The penalty is always one cycle and cannot be fixed by software.
Method 2: treat every branch as not taken
- In general we would need to back out of any action that occurred when we find out the the branch was taken.
- In our simple 5-stage pipeline, turn the next instruction into a no-op.
- This works because we can tell if the branch is taken during ID.
- This is illustrated below:
Untaken branch instruction | IF | ID | EX | MEM | WB | |
Instruction i + 1 | | IF | ID | EX | MEM | WB | |
Instruction i + 2 | | | IF | ID | EX | MEM | WB | |
Instruction i + 3 | | | | IF | ID | EX | MEM | WB | |
|
Taken branch instruction | IF | ID | EX | MEM | WB | |
Instruction i + 1 | | IF | idle | idle | idle | idle | |
Branch target | | | IF | ID | EX | MEM | WB | |
Branch target + 1 | | | | IF | ID | EX | MEM | WB | |
Branch target + 2 | | | | | IF | ID | EX | MEM | WB | |
- While Method 1 always causes a stall for each branch, this only causes a stall if the branch is taken.

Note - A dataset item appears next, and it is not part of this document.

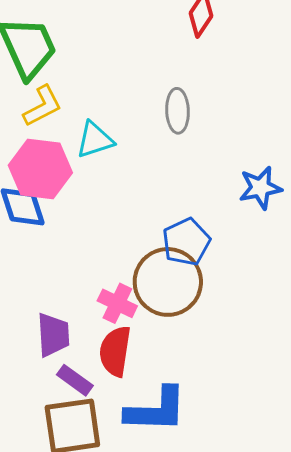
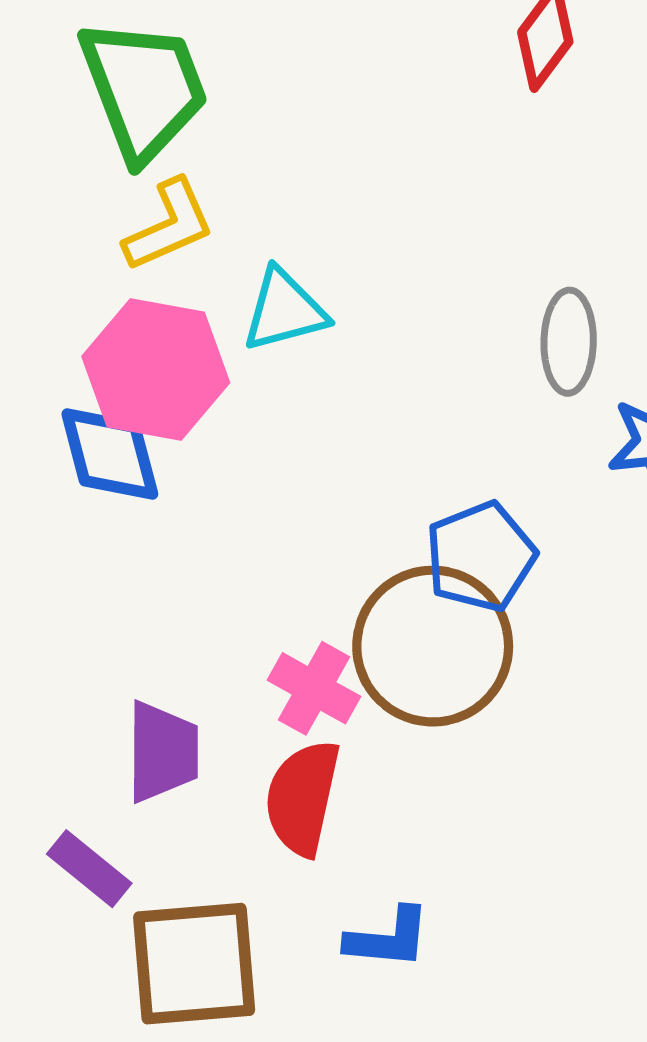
gray ellipse: (178, 111) -> (569, 342), moved
purple rectangle: (75, 380) -> (89, 869), moved
blue L-shape: (156, 410) -> (388, 938), size x0.6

Today's News: September 19
Pick up your Assignment 1 if you handed it in on Tuesday.
Method 3: treat every branch as taken
- Not useful in the 5-stage pipeline since we do not know the branch target until after ID, which is too late.
- For longer pipelines, this method will make the penalty the smallest if the branch is taken.

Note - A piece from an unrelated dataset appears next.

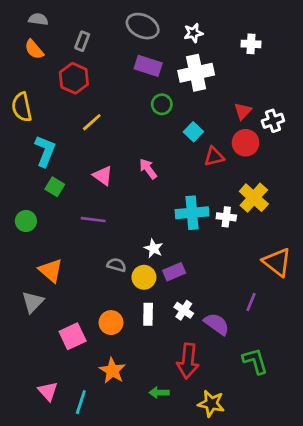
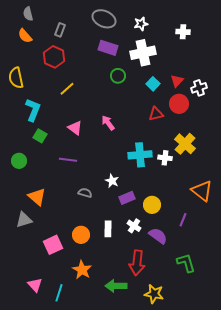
gray semicircle: (38, 19) -> (28, 14), turned -112
cyan square: (193, 132) -> (153, 84), moved
yellow circle: (144, 277) -> (152, 205), moved
gray triangle: (33, 302) -> (24, 220), turned 30
green arrow: (159, 393) -> (116, 286), size x1.5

Method 4: The delayed branch
- Must be a feature of the ISA an therefore the programmer (or compliler writer) must take this into account.

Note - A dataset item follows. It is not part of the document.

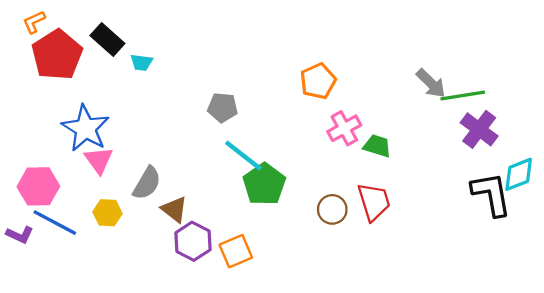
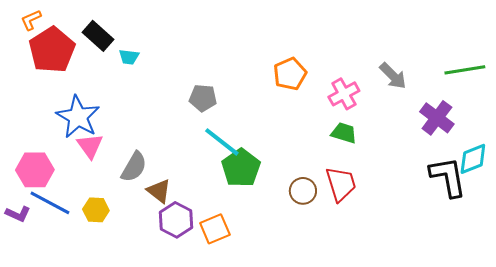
green line: (463, 95) -> (465, 70), moved
pink cross: (344, 128) -> (344, 94), moved
yellow hexagon: (107, 213) -> (96, 210), moved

- The instruction after a branch is always executed, whether the branch is taken or not.
- This allows us to know the branch target and whether the branch is taken before we fetch the next instruction.
- There are no branch stalls with this method as long as a useful instruction can be put in the delay slot.
- It is the job of the complier to schedule a useful instruction into the delay slot.
- If none can be found, the delay slot can be filled with a no-op.
- Figure C.14
shows several methods of scheduling the delay slot.
- The best method of scheduling the delay slot might depend on whether the branch is taken or not.
Reducing the branch cost through prediction
There are 2 classes of branch prediction:
- static prediction: low cost - can be used by compliers
- dynamic prediction: based on program behavior
Static Branch Prediction
- Use profiling to predict which branches are usually taken and which ones are usually not taken.
- Figure C.17
shows the success of this strategy for some SPEC benchmarks.
- In SPEC, branches make up between 3% and 24% of all instructions executed.
Dynamic Branch Prediction
The simplest technique uses a branch prediction buffer or branch history table.
- branch prediction buffer: small memory indexed by the low bits of the address of the branch instruction.
- simple: each entry has a bit indicating whether the last branch at that address was taken or untaken.
- better: each entry has 2 bits so that a prediction must miss twice before it is changed.
- Figure C.18
shows how this scheme works.
- Figure C.19
shows the accuracy of a 2-bit predictor on some SPEC benchmarks.
- Figure C.20
shows that adding more entries to the table has little effect.